10. En sixième lieu, aux termes de l'article 8 de la convention européenne de sauvegarde des droits de l'homme et des libertés fondamentales : " 1. Toute personne a droit au respect de sa vie privée et familiale () ". Pour l'application de ces dernières stipulations, l'étranger qui invoque la protection due à son droit au respect de sa vie privée et familiale en France doit apporter toute justification permettant d'apprécier la réalité et la stabilité de ses liens personnels et familiaux effectifs en France au regard de ceux qu'il a conservés dans son pays d'origine.
11. Ainsi qu'il a été dit au point 8 du présent jugement, M. A ne fait état d'aucun élément et ne produit aucune pièce relative aux liens qu'il entretiendrait avec Mme B. Dans ces conditions, en refusant de l'admettre au bénéfice du regroupement familial, le préfet du Doubs n'a pas porté à son droit au respect de sa vie privée et familiale une atteinte disproportionnée au regard des buts qu'il a poursuivis. Par suite, le moyen tiré de la méconnaissance des stipulations de l'article 8 de la convention européenne de sauvegarde des droits de l'homme et des libertés fondamentales doit être écarté.

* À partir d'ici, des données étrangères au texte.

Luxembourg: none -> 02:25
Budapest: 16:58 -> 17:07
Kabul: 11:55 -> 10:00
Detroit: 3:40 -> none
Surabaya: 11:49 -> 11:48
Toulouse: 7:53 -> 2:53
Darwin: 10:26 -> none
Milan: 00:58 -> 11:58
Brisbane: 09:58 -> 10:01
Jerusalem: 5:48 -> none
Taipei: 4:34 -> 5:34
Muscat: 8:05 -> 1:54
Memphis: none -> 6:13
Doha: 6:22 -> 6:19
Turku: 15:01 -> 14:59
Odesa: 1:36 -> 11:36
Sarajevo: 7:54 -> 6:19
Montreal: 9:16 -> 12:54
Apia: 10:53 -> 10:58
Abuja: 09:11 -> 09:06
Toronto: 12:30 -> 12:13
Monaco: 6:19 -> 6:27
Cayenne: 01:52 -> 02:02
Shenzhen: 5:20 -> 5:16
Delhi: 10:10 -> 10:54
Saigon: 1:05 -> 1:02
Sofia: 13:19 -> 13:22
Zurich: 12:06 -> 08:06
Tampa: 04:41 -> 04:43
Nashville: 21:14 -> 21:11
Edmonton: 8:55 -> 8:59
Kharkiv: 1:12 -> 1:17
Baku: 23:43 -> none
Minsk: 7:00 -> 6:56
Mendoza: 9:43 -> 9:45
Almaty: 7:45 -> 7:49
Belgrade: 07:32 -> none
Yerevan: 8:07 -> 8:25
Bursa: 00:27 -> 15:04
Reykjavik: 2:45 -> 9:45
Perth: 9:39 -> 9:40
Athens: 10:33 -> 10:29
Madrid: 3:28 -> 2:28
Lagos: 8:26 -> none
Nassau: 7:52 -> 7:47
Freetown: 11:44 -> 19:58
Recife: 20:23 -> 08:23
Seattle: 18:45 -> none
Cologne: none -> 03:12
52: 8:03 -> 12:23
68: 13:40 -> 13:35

12. En dernier lieu, compte tenu de ce qui a été dit aux points précédents, il ne ressort pas des pièces du dossier que le préfet du Doubs aurait commis une erreur manifeste d'appréciation en rejetant la demande de regroupement familial de M. A.
13. Il résulte de tout ce qui précède que les conclusions à fin d'annulation présentées par M. A doivent être rejetées, ainsi que, par voie de conséquence, ses conclusions aux fins d'injonction et d'astreinte et ses conclusions présentées sur le fondement de l'article L. 761-1 du code de justice administrative.
D E C I D E :
Article 1er : La requête de M. A est rejetée.
Article 2 : Le présent jugement sera notifié à M. F A et au préfet du Doubs.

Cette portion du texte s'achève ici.